── THE DATA ──
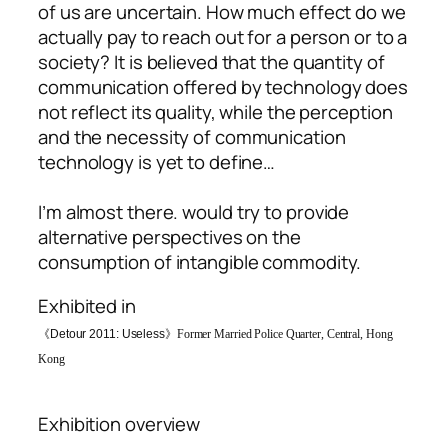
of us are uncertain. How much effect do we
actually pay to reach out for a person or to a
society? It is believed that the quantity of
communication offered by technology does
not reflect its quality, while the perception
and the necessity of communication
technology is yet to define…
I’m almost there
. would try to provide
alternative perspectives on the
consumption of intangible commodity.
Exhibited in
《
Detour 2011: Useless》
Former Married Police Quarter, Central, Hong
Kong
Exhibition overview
───
── THE DATA ──
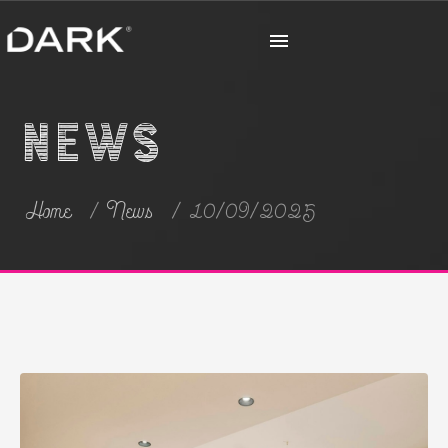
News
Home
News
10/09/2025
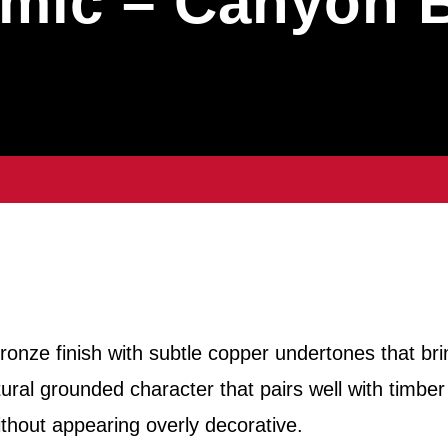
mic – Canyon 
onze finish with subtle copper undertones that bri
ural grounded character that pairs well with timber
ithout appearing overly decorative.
───
── THE DATA ──
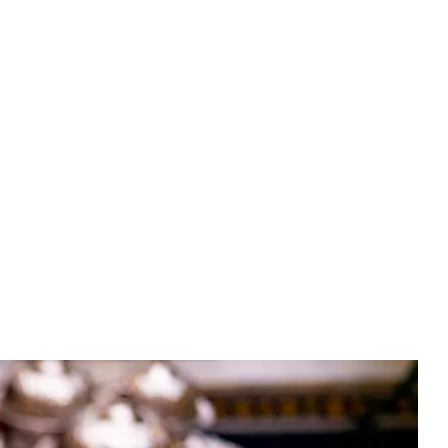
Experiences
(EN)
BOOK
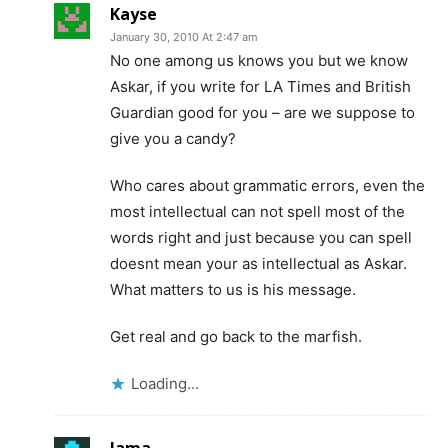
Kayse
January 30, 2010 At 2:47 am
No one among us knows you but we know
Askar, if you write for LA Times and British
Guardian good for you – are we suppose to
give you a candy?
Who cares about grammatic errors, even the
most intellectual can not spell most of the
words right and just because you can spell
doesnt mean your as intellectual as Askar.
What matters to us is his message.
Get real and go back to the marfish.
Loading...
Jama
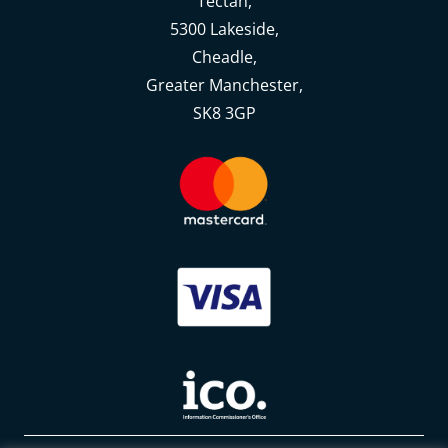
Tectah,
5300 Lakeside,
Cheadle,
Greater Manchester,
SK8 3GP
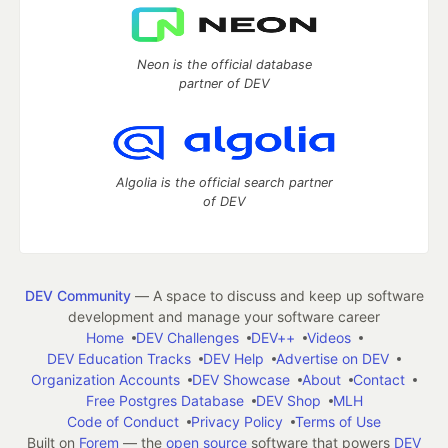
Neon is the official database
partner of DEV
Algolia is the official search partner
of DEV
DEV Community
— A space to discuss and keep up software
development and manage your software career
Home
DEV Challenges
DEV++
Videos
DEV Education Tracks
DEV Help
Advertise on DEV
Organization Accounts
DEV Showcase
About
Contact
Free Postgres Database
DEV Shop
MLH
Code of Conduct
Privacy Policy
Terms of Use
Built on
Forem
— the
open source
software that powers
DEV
───
=== DIRECTIONS FOR THIS TASK ===
All that is wanted is the stretch of lines above from the one containing "of us are uncertain. How much effect do we" through the one containing "Detour 2011: Useless》", duplicated exactly.

=== SOLVED PROBLEM ===
of us are uncertain. How much effect do we
actually pay to reach out for a person or to a
society? It is believed that the quantity of
communication offered by technology does
not reflect its quality, while the perception
and the necessity of communication
technology is yet to define…
I’m almost there
. would try to provide
alternative perspectives on the
consumption of intangible commodity.
Exhibited in
《
Detour 2011: Useless》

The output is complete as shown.